Energy-Efficient 3D-Stacked CMOS–Memristor Hybrid Architecture for High-Density Non-Volatile Storage in Edge Computing Systems
DOI:
https://doi.org/10.31838/JIVCT/02.03.05Keywords:
3D integration, memristor, CMOS, edge computing, non-volatile memory, hybrid architecture, energy-efficient storage, neuromorphic systems, in-memory computing, high-density memory.Abstract
In response to these recent augmented demands of the edge computing systems in terms of compact size, low power consumption, and high density non-volatile storage, this paper develops an innovative 3D-stacked CMOS-memristor hybrid structure, which is energy efficient in the application contexts of edge settings. The goal is to surpass the drawbacks of conventional memory technologies, i.e., SRAM and Flash, that face scalability bottlenecks, high leakage, and poor endurance. The proposed new architecture invokes vertical integration of memristive crossbar memory stacked on top of CMOS control and logic layers with the use of through-silicon vias (TSVs), thus allowing exceptionally dense memory packing and opening up the possibility of in-memory computing with a drastic reduction in data transfer energy.

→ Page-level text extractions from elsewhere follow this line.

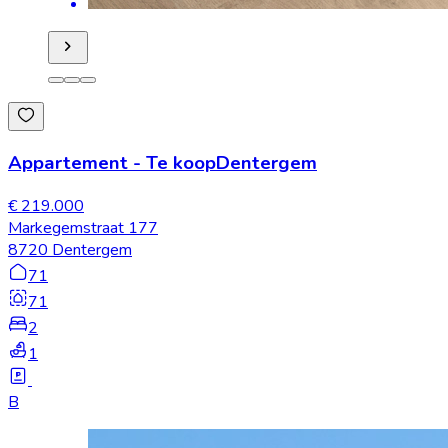
Appartement
-
Te koop
Dentergem
€ 219.000
Markegemstraat 177
8720 Dentergem
71
71
2
1
B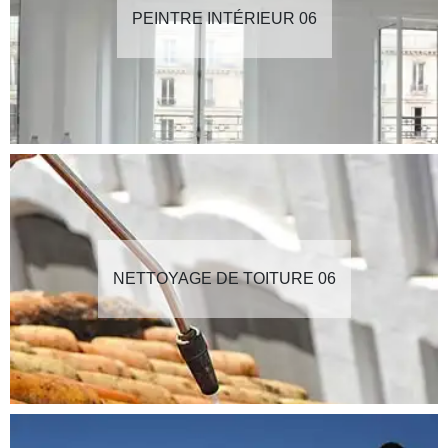
PEINTRE INTÉRIEUR 06
NETTOYAGE DE TOITURE 06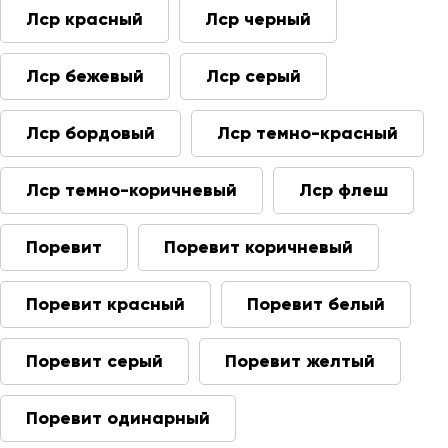
Лср красный
Лср черный
Лср бежевый
Лср серый
Лср бордовый
Лср темно-красный
Лср темно-коричневый
Лср флеш
Поревит
Поревит коричневый
Поревит красный
Поревит белый
Поревит серый
Поревит желтый
Поревит одинарный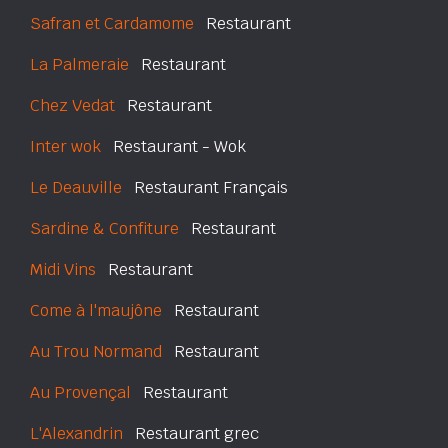
Safran et Cardamome
Restaurant
La Palmeraie
Restaurant
Chez Vedat
Restaurant
Inter wok
Restaurant - Wok
Le Deauville
Restaurant Français
Sardine & Confiture
Restaurant
Midi Vins
Restaurant
Come à l'maujône
Restaurant
Au Trou Normand
Restaurant
Au Provençal
Restaurant
L'Alexandrin
Restaurant grec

Integrating memory and computation into a 3D stack, the architecture lends itself to logic-in-memory functionality and matrix-vector multiplication-the two operations that play a pivotal role in accelerating edge-AI applications with minimal cost in terms of additional energy consumption. The evaluation of the system uses a complete methodology of device-circuit co-simulation, thermal modeling and performance benchmarking. The results show that write energy is reduced by 42 percent, read latency is improved by 28 percent and that it has 3.8 times the storage density of conventional memory systems. Dependability estimation on process deviations and thermo-stress in addition to endurance tests based on computer simulation demonstrate the cycle stability to be far more than 10 11 write. These results indicate that the CMOS memristor hybrid technology promises not only improvements in energy, efficiency, and scalability of memory, but also an effective paradigm of energy-aware near-memory computing, which can make this technology suitable to the next generation edge-AI and Internet of Things (IoT) applications.